Tarihin Başlangıcı mı Sonu mu
Birçok siyasal akım savunucusu her yeni bir belirsizlik
döneminde kitlelere uyarıcı etkide bulunmak amacıyla kendi ideolojilerinin
altın çağa ulaşacağını iddia etmekten çekinmezler. Bu doğrultu da bir ideoloji
için sona gelinmişken, bir diğer ideoloji ise sonsuz zaferini iddia etmeye
çalışabilir.

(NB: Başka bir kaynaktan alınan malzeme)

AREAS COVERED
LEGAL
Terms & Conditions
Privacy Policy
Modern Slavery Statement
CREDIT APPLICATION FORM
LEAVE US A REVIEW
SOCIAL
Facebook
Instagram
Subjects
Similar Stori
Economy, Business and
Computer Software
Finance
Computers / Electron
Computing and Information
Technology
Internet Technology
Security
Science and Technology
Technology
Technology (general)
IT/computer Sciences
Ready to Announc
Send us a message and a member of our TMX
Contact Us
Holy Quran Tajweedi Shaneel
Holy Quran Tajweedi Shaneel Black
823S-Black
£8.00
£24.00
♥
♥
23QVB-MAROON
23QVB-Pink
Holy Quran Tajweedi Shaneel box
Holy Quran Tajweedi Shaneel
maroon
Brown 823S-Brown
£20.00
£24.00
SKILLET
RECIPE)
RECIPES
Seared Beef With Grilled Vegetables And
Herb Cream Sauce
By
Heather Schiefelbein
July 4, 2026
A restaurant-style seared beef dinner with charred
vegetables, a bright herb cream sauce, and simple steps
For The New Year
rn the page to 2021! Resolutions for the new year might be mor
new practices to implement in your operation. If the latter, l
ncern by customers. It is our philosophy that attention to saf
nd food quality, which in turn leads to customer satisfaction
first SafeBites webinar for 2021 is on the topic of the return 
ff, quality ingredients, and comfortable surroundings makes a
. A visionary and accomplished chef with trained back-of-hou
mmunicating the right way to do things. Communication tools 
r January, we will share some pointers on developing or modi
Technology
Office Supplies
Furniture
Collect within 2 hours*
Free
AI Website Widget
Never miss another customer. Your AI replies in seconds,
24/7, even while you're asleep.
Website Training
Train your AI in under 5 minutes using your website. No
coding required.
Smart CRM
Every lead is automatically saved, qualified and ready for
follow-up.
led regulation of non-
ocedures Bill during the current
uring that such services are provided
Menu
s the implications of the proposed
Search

Dolayısıyla da tarih henüz yeni başlıyordur. İşte Ortadoğu da da
bugüne kadar sosyalizmden milliyetçiliğe birçok akım belirli sürelerde
egemenlik iddiasında bulunmuşlar, ancak istikrarı bir türlü getirememişlerdir.
Son zamanlarda ortaya atılan Siyasal İslamcılık yaklaşımları (ne kadar hâkim
olduğu tartışılır) ise bölgede beklenen etkiyi yaratamadı. Başarısızlık bir
tarafa kendileri sonrası otoriter ve hizipçi yönetimlerin doğmasına da yol
açtılar. İşte böyle bir ortamda artık hangi aktörler kadar hangi siyasal
akımların bölgede yeni dönemde etkili olacağı tartışılması gerekir. İslam
dünyası bu noktada kitle psikolojisine uygun bir şekilde kendisine yöneltilen
suni akımların etkisine kapılmamakta dikkatli olmak zorundadır. İnsanların
siyasetten beklentileri kalmadığı bu dönemde kapılıp gidilebilecek yanlış
siyasal akımlar daha büyük zararlar doğurabilir.